Here's one more thing to think about with Walkup. He can't be bothered, likely on Abrams' advice, to properly tell voters what he and his attention-starved wife are up to. For example, his wife is a founding shareholder of the Commerce Bank of Arizona and member of the bank's board of directors. Yet, the pages on Walkup's financial disclosure for that type of information are blank. Call to ask about it and you might get a return call several days later from his campaign boss, Valerie Greenhill, who will know nothing about the issue. Nor will she give a damn.

This small-potato comparison is illustrative. Volgy--that flaming moderate--was so meticulous that he not only disclosed his wife's job and financial interests when he was mayor but also disclosed his tiny unrelated consulting business and even his gentleman's low-stakes and defunct poker group.
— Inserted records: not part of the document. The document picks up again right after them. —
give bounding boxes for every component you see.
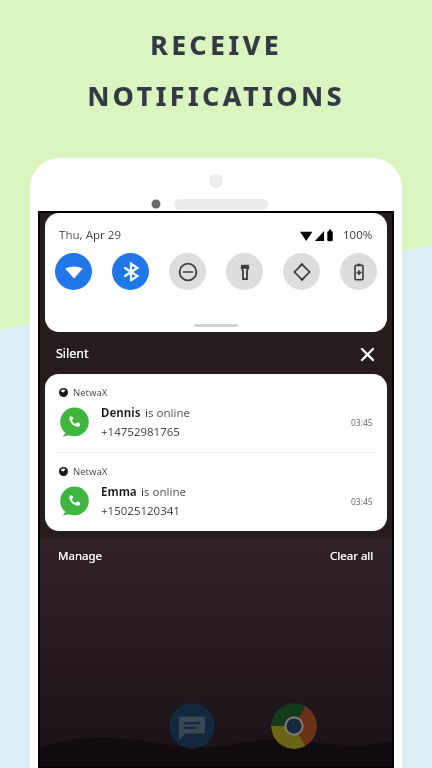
- staticText: +15025120341: [101, 503, 180, 519]
- staticText: is online: [145, 405, 191, 421]
- staticText: is online: [141, 484, 187, 500]
- staticText: Dennis: [101, 405, 141, 421]
- button[interactable]: Bluetooth: [112, 253, 149, 290]
- button[interactable]: Close: [356, 343, 378, 365]
- button[interactable]: Flashlight: [226, 253, 263, 290]
- staticText: NetwaX: [73, 386, 108, 399]
- button[interactable]: Messages: [169, 703, 215, 749]
- staticText: Emma: [101, 484, 137, 500]
- button[interactable]: NetwaX: [45, 374, 387, 452]
- staticText: NOTIFICATIONS: [0, 77, 432, 114]
- staticText: 03:45: [351, 417, 373, 429]
- staticText: 03:45: [351, 496, 373, 508]
- button[interactable]: Clear all: [328, 546, 376, 566]
- staticText: Manage: [58, 548, 102, 564]
- staticText: 100%: [343, 227, 373, 243]
- button[interactable]: NetwaX: [45, 453, 387, 531]
- button[interactable]: Chrome: [271, 703, 317, 749]
- staticText: Clear all: [330, 548, 374, 564]
- staticText: RECEIVE: [0, 26, 432, 63]
- button[interactable]: Wi-Fi: [55, 253, 92, 290]
- staticText: Thu, Apr 29: [59, 227, 121, 243]
- staticText: NetwaX: [73, 465, 108, 478]
- staticText: +14752981765: [101, 424, 180, 440]
- button[interactable]: Manage: [56, 546, 104, 566]
- button[interactable]: Auto rotate: [283, 253, 320, 290]
- staticText: Silent: [56, 345, 89, 362]
- button[interactable]: Battery saver: [340, 253, 377, 290]
- button[interactable]: Do not disturb: [169, 253, 206, 290]
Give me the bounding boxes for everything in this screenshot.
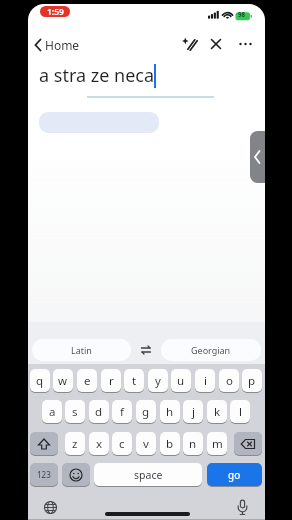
staticText: d xyxy=(95,404,103,420)
staticText: Georgian xyxy=(191,344,231,356)
staticText: space xyxy=(134,468,163,482)
button[interactable]: s xyxy=(65,400,85,423)
button[interactable]: v xyxy=(136,432,156,455)
staticText: q xyxy=(36,373,44,389)
button[interactable]: o xyxy=(219,369,239,392)
staticText: 98 xyxy=(238,10,246,18)
staticText: i xyxy=(204,373,207,389)
staticText: p xyxy=(248,373,256,389)
button[interactable] xyxy=(139,343,153,357)
button[interactable]: space xyxy=(94,463,202,486)
button[interactable]: c xyxy=(112,432,132,455)
staticText: a stra ze neca xyxy=(39,63,155,88)
staticText: r xyxy=(109,373,114,389)
button[interactable]: e xyxy=(77,369,97,392)
staticText: y xyxy=(155,373,161,389)
button[interactable] xyxy=(39,112,159,133)
staticText: b xyxy=(166,436,174,452)
staticText: z xyxy=(72,436,78,452)
staticText: w xyxy=(58,373,68,389)
button[interactable]: p xyxy=(242,369,262,392)
staticText: s xyxy=(72,404,78,420)
staticText: j xyxy=(192,404,195,420)
staticText: m xyxy=(212,436,223,452)
button[interactable] xyxy=(250,131,265,183)
button[interactable]: Home xyxy=(31,35,101,55)
button[interactable] xyxy=(43,500,58,515)
button[interactable]: m xyxy=(207,432,227,455)
button[interactable] xyxy=(208,36,224,52)
button[interactable]: f xyxy=(112,400,132,423)
staticText: t xyxy=(132,373,137,389)
staticText: go xyxy=(228,468,241,482)
button[interactable]: k xyxy=(207,400,227,423)
button[interactable]: i xyxy=(195,369,215,392)
staticText: n xyxy=(189,436,197,452)
button[interactable]: q xyxy=(30,369,50,392)
button[interactable] xyxy=(181,35,199,53)
button[interactable]: w xyxy=(53,369,73,392)
staticText: h xyxy=(166,404,174,420)
button[interactable]: y xyxy=(148,369,168,392)
staticText: e xyxy=(84,373,91,389)
button[interactable]: 123 xyxy=(30,463,58,486)
staticText: 1:59 xyxy=(47,6,64,17)
button[interactable]: Latin xyxy=(32,339,131,361)
staticText: Latin xyxy=(71,344,92,356)
button[interactable]: g xyxy=(136,400,156,423)
staticText: c xyxy=(119,436,125,452)
button[interactable]: go xyxy=(207,463,262,486)
button[interactable]: z xyxy=(65,432,85,455)
button[interactable]: u xyxy=(171,369,191,392)
button[interactable]: 1:59 xyxy=(40,6,70,17)
staticText: f xyxy=(120,404,124,420)
staticText: o xyxy=(226,373,233,389)
button[interactable] xyxy=(237,36,254,52)
button[interactable] xyxy=(235,499,250,516)
staticText: k xyxy=(214,404,221,420)
staticText: Home xyxy=(45,37,80,53)
staticText: l xyxy=(239,404,242,420)
staticText: a xyxy=(49,404,56,420)
button[interactable] xyxy=(234,432,262,455)
button[interactable]: j xyxy=(183,400,203,423)
staticText: 123 xyxy=(37,469,51,480)
button[interactable] xyxy=(62,463,90,486)
button[interactable]: b xyxy=(160,432,180,455)
button[interactable]: x xyxy=(89,432,109,455)
button[interactable]: Georgian xyxy=(161,339,261,361)
staticText: v xyxy=(143,436,149,452)
button[interactable]: d xyxy=(89,400,109,423)
button[interactable]: t xyxy=(124,369,144,392)
staticText: u xyxy=(177,373,185,389)
button[interactable]: l xyxy=(230,400,250,423)
button[interactable]: r xyxy=(101,369,121,392)
button[interactable]: a xyxy=(42,400,62,423)
button[interactable]: n xyxy=(183,432,203,455)
staticText: x xyxy=(96,436,103,452)
button[interactable] xyxy=(30,432,58,455)
button[interactable]: h xyxy=(160,400,180,423)
staticText: g xyxy=(142,404,150,420)
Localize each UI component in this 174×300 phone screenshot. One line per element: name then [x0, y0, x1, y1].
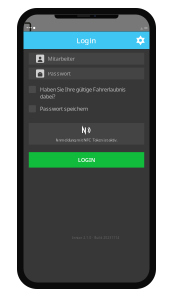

Why is that relevant? Take a look at a key development, the mixed-use plan in Sam Hughes at East Sixth Street and North Campbell Avenue, that will need City Council approval. It is a project of Jim Horvath, who sits with Mayor Walkup's wife on the board of Commerce Bank of Arizona.


IT'S STILL HOMICIDE AT KINO: The Attorney General's Office announced the stunning finding last week that there will be no prosecution of the tough-guy guards and techs at Kino Community Hospital who held down poor Wendy Gazda, her face on a pillow and a knee in her back, until she died. Gotta be some political consideration by Democratic AG Terry Goddard's shop here for the Democrats who control the Pima County Board of Supervisors. But Goddard cannot change the autopsy report that lists the death as homicide. The Gazda family lawyer still will have a field day with Kino bosses who improperly issued orders to put Gazda on the wrong wing and in the hands of those not trained to treat or handle her.